Kisah dewasa (mohon berhati-hati dalam membaca)
Rianti bekerja di perusahaan milik Bramantya, mantan suami adiknya. Menjelang pernikahannya dengan Prabu, ia mengalami tragedi ketika Bramantya yang mabuk dan memperkosanya. Saat Rianti terluka dan hendak melanjutkan hidup, ia justru dikhianati Prabu yang menikah dengan mantan kekasihnya. Di tengah kehancuran itu, Bramantya muncul dan menikahi Rianti, membuat sang adik marah besar. Pernikahan penuh luka dan rahasia pun tak terhindarkan.
Karya ini diterbitkan atas izin NovelToon my name si phoo, isi konten hanyalah pandangan pribadi pembuatnya, tidak mewakili NovelToon sendiri
Bab 34
Rianti turun dari taksi dengan wajah kusut dan mata sembab.
Terminal itu ramai dengan suara klakson, teriakan kondektur, dan deru mesin bercampur jadi satu.
Ia menarik napas gemetar, berusaha menenangkan diri meski dadanya terasa sesak.
“Aku harus pergi jauh dari semua ini.”
Ia menatap papan tujuan bus antarkota yang berjajar di depan terminal.
Tanpa berpikir panjang, Rianti melangkah cepat ke arah bus dengan tujuan Yogyakarta, naik tanpa menoleh ke belakang.
Sementara itu, di jalan masuk terminal, Bramantya turun dari mobil dengan napas terengah-engah.
Ia menatap sekeliling, matanya liar mencari sosok perempuan yang paling ia cintai.
“Rianti! RIANTI!!”
Beberapa orang menatap aneh ke arahnya, tapi Bram tak peduli.
Ia terus berlari menembus kerumunan, matanya mencari setiap wajah perempuan berambut panjang.
Tiba-tiba, suara klakson keras terdengar.
Sebuah bus mulai bergerak perlahan dari jalur keberangkatan.
Dan di jendela bus itu, ia melihat Rianti duduk menunduk, wajahnya tersembunyi di balik rambut.
“RIANTI!!!”
Ia berlari sekuat tenaga, tangannya berusaha menggapai kaca bus yang semakin menjauh.
“Ri! Tunggu aku! RIANTI!!”
Rianti melihat Bramantya berlari di belakang bus.

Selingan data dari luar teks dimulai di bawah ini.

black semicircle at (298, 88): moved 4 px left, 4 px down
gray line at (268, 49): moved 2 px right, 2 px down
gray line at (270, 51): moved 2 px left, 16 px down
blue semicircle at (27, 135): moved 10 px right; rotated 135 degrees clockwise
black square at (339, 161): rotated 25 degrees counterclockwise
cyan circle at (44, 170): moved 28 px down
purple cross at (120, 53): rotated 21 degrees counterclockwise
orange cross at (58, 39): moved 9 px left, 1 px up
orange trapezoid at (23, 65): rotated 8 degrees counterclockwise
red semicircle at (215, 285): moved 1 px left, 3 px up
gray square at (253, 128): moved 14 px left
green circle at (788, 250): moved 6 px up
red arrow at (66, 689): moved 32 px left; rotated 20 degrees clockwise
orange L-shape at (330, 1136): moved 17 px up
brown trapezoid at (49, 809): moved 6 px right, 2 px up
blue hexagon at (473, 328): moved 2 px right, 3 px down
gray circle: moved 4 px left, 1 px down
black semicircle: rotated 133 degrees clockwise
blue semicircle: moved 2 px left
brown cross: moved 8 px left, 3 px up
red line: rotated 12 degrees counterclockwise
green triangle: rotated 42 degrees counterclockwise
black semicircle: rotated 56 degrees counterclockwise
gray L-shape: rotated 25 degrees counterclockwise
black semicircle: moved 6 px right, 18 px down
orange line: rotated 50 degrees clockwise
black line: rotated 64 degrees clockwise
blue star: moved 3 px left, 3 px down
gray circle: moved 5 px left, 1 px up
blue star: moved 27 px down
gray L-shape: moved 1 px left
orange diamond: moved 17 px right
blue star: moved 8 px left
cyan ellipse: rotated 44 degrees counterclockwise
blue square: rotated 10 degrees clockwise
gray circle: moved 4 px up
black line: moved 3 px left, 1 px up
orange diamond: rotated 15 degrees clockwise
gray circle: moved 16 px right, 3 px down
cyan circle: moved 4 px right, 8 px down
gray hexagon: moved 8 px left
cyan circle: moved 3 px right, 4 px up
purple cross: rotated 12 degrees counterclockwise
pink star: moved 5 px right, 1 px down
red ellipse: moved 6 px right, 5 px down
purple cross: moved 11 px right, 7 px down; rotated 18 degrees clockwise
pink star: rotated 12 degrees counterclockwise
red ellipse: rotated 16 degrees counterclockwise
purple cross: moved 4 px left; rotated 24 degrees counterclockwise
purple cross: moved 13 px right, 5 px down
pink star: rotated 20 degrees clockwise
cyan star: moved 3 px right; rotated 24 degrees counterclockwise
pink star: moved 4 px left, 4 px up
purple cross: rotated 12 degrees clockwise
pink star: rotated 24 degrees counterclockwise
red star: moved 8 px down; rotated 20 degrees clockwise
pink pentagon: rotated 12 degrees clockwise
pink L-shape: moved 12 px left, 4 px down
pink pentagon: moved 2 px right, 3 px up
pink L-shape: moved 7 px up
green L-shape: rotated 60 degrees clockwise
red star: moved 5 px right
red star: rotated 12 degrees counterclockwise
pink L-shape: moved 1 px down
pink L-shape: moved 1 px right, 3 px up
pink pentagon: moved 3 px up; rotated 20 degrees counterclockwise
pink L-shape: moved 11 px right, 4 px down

Air matanya langsung jatuh tanpa bisa ditahan.
Namun bus itu terus melaju.
“Maaf, Bram. Aku butuh waktu sendiri.”
Bram berhenti di tengah jalan terminal, dadanya naik turun hebat.
Ia menatap punggung bus yang makin jauh hingga hanya tinggal titik di kejauhan.
Ia mengepalkan tangan, frustrasi, napasnya terengah.
“Kenapa kamu nggak percaya padaku, Ri…”
Rianti duduk di kursi bus dengan wajah pucat. Tangannya menggenggam perutnya kuat-kuat, napasnya tersengal.
“Aduh, sakit sekali perutku.”
Tubuhnya mulai gemetar, keringat dingin membasahi pelipisnya. Penumpang di sekitarnya mulai panik.
“Mbak, kenapa?”tanya salah satu penumpang.
“Supir! Berhenti dulu, ada yang sakit!"
Seorang pria muda dengan jas abu-abu dan ia langsung memakai stetoskop yang menggantung di lehernya langsung berdiri dari kursinya.
Tatapan matanya sigap dan penuh fokus.
“Saya dokter. Tolong minggir dulu.”
Ia berlutut di samping Rianti, memeriksa denyut nadi di pergelangan tangannya, lalu menyentuh perutnya dengan lembut.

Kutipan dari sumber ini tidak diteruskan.